La iniciativa solicita al gobierno que adhiera a la nominación del sacerdote argentino Pedro Opeka al premio Nobel de la Paz. "Su obra es digna de destacar. A partir de la misma, más de 500.000 personas pudieron salir de la pobreza, desde una visión NO asistencialista y con la educación, la disciplina, el trabajo y el esfuerzo como ejes fundamentales", expresa.
"La obra del padre Opeka es realmente impresionante y digna de destacar. Nacido en Argentina, con padres de origen esloveno, trabajó de albañil y a los quince años de edad decidió ser sacerdote de la Iglesia Católica e ingresó a la Congregación de la Misión (Padres Vicentinos-Lazarino)", recuerda Vara en la faz argumental del proyecto.
"A los veinte continuó su formación, estudiando Filosofía y Teología, en Liubliana, Eslovenia, y en Francia. Posteriormente fue nombrado para hacerse cargo de una iglesia en Vangaidrano, en el sudeste de Madagascar, África, uno de los países más pobres del mundo", afirma.
"Una vez instalado en Madagascar, conmovido por las condiciones de vida de las personas del lugar, inició con fuerza su trabajo social. Aprovechando sus conocimientos de albañilería, construyó comedores para los niños a quienes también enseñaba a escribir. A partir de condiciones del lugar, junto a jóvenes desempleados, creó una cantera en la que 2500 personas pudieron acceder a un trabajo", destaca.

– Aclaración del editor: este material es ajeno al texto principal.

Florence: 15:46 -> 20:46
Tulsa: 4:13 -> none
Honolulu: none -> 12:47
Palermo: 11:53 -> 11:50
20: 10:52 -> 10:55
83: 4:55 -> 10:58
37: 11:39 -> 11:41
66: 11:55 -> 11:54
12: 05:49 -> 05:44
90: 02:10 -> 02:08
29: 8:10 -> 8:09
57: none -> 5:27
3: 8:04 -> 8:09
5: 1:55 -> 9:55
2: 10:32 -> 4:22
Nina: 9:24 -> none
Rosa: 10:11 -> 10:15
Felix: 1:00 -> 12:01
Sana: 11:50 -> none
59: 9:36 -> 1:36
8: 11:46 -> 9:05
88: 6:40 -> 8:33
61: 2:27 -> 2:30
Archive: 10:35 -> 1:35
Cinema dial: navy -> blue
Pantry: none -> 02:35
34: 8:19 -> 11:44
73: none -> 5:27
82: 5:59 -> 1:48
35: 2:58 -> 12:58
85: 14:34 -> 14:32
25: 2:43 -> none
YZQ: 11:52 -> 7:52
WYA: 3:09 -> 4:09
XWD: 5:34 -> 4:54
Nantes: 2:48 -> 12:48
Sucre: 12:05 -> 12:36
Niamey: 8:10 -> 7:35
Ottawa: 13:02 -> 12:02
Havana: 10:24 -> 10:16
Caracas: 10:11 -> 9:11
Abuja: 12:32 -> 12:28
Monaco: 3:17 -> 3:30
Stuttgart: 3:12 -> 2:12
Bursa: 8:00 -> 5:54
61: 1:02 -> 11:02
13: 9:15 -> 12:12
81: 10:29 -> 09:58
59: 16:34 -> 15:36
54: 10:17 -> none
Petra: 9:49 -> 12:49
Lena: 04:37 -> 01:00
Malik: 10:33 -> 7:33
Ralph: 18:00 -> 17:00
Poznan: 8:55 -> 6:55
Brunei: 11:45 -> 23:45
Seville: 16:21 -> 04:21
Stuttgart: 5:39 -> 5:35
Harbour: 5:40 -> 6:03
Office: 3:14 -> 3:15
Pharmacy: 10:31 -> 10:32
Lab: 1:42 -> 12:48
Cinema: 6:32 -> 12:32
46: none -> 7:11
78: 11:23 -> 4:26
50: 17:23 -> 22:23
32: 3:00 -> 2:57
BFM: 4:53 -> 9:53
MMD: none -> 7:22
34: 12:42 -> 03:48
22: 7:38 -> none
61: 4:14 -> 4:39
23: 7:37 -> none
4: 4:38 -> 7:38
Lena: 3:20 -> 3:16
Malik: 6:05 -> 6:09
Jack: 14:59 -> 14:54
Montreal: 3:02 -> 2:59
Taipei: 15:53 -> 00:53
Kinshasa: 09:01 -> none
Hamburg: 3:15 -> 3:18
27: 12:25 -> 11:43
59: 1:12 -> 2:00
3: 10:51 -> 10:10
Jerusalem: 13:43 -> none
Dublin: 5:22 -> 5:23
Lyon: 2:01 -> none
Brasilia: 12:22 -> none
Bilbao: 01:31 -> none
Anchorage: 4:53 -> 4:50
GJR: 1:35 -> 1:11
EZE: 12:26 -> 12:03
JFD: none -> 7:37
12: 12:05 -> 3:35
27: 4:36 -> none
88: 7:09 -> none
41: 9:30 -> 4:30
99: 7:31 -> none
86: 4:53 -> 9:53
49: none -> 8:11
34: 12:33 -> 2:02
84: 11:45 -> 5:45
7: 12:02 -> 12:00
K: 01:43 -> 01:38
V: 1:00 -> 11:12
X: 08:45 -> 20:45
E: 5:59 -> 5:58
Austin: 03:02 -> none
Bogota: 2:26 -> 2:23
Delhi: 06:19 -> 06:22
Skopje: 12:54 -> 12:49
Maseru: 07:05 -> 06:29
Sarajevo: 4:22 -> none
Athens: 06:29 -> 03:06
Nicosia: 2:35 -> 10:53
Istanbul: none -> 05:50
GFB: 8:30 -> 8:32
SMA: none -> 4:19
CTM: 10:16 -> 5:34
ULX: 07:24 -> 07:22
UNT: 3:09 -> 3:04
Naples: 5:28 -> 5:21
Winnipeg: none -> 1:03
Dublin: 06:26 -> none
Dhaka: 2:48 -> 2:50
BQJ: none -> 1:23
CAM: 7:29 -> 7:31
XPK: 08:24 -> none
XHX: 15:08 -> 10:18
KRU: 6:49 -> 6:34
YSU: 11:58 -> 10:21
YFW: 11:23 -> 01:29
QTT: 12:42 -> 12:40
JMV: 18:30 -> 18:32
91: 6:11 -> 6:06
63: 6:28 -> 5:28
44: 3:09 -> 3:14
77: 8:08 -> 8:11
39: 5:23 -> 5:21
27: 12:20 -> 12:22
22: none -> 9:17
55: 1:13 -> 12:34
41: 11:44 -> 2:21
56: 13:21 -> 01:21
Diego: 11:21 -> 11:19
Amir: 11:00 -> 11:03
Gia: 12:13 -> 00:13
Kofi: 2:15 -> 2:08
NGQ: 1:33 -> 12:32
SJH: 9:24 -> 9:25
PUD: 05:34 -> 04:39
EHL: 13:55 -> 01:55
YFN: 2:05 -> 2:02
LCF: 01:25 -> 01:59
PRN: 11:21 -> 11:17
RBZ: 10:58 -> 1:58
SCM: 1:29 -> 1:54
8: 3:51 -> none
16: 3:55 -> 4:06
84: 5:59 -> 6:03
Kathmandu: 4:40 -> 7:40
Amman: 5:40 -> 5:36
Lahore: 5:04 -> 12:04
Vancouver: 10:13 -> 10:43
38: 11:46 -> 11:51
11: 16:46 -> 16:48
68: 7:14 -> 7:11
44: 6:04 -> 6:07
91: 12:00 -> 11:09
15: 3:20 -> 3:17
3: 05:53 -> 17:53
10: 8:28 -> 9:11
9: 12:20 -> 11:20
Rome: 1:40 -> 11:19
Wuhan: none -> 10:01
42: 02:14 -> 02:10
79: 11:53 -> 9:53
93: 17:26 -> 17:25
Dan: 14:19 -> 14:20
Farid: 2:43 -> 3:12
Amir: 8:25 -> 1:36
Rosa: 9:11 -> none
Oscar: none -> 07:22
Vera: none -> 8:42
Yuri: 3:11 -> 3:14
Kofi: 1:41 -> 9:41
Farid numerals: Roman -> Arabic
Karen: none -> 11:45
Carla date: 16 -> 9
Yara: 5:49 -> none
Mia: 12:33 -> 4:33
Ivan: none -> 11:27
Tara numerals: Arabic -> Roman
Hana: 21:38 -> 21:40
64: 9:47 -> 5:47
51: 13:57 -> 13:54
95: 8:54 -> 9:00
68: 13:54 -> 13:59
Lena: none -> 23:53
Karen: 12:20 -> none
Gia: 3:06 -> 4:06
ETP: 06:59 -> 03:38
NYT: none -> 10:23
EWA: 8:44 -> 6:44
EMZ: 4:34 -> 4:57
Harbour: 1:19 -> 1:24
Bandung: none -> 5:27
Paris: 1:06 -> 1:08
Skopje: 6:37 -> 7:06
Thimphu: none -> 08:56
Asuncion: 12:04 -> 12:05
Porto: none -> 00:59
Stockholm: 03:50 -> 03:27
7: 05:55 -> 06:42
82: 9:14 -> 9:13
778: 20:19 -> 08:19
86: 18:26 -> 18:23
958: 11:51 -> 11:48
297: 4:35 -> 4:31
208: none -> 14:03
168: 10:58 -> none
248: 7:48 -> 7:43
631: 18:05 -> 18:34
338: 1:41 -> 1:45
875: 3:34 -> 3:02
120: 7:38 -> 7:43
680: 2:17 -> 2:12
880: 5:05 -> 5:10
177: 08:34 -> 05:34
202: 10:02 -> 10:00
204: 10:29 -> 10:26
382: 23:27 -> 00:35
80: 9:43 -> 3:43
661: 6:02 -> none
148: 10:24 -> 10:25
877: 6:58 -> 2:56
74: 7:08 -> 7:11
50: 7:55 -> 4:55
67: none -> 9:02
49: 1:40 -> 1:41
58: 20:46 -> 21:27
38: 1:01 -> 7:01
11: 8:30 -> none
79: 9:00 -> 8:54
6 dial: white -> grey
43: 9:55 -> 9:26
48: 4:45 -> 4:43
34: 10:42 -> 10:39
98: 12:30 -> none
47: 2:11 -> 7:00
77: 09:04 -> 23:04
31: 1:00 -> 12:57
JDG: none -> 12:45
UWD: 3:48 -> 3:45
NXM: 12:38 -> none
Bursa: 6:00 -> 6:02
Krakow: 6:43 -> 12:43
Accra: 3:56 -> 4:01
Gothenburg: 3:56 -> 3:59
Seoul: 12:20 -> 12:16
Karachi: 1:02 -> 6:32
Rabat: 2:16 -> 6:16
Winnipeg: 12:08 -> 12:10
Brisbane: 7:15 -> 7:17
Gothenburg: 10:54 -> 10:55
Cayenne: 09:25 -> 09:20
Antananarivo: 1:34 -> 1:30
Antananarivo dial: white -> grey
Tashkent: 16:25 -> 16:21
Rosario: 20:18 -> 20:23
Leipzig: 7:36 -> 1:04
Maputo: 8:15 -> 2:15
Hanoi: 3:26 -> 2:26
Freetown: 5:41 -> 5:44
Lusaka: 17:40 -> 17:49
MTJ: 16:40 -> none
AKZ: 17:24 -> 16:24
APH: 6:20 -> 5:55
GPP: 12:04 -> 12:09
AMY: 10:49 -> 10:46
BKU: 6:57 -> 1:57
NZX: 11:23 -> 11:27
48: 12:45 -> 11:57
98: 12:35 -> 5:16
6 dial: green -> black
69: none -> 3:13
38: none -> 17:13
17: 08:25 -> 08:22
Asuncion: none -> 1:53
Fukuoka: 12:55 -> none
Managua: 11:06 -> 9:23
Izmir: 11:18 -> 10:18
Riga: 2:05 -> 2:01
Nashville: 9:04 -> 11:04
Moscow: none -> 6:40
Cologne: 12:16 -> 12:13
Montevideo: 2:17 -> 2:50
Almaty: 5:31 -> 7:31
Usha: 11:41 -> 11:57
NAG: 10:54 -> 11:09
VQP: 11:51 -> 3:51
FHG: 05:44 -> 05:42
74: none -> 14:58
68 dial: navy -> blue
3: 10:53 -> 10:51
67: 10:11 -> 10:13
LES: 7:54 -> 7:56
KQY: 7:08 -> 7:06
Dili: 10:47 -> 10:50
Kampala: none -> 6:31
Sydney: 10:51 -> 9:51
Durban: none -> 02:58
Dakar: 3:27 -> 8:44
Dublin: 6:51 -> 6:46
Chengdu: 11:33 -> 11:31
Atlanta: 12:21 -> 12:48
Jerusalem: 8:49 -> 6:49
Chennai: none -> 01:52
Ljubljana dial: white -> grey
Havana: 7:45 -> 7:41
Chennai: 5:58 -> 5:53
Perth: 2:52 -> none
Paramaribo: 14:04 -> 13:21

"Con el producido de las ventas, con los jóvenes del lugar construyó casas y al mismo tiempo les enseñaba el oficio. A partir de esto, sobre el antiguo basurero se crearon pequeños pueblos, que a su vez conformaron una Ciudad. Luego crearon escuelas, un Liceo, un jardín de infantes, dispensarios, un pequeño hospital.
Creó la organización gubernamental Akamasoa, la cual ayuda, desde 1990, a las personas pobres, creando complejos habitacionales, educativos y laborales donde viven cerca de veinte mil personas, y de ellos nueve mil son niños que van al colegio", subraya.
"Para crear puestos de trabajo, la organización se centra en la explotación de la cantera de piedra, actividades artesanales y talleres de bordado, un centro de compost, separación y clasificación de basura, actividades agrícolas y de construcción", remarca Vara.
"Todo esto lo hizo desde una visión digna de destacar: el no asistencialismo. Se basó en el empleo, en brindarles herramientas, en cambiarles la conciencia para que las personas se conviertan en autoras y promotoras de su propia promoción", agrega.
"Me permito citar un testimonio del Padre Opeka que da cuenta de su filosofía: “Los gobiernos que fomentan el asistencialismo están fomentando la delincuencia y la exclusión y están profundizando el problema. Y si no se atacan en serio las causas de la pobreza es para seguir aprovechándose de ellos, utilizándolos... Junto con la pobreza económica se viene abajo la autoestima y la moral. La familia explota y ya no hay un núcleo donde formar a la persona. Cada uno tiene que rebuscársela, salir a robar porque cada noche tienen que traer algo como sea, o no volver”, destaca.
"Madagascar es una Isla privilegiada por la naturaleza, pero castigada ambientalmente por el hombre, que desforestó del 70 % de su territorio. Actualmente el Sacerdote Argentino está empeñado en un plan incipiente de reforestación que merecería el apoyo de los países europeos que explotaron sus bosques. Esto y muchas otras cosas serían posibles si obtuviera el Galardón para el que fuera propuesto por el país de sus ancestros", recuerda Vara
"El Padre Opeka ya fue nominado en otras oportunidades para el galardón, sin embargo, no pudo obtener el mismo. Por su parte, nuestro País en el año 2018 lo nominó, sin resultados. No solo sería un honor que un Compatriota logre el 6to. Premio Nobel para nuestro País, sino que se lograría visibilizar globalmente la obra del Padre Opeka y, con ella, los valores que encarna. Considero, colegas Legisladores, que nuestro país en el cual nació, recibió su formación inicial y adquirió sus valores, no puede hacer otra cosa que sumarse a esta iniciativa del Gobierno de Eslovenia", concluye.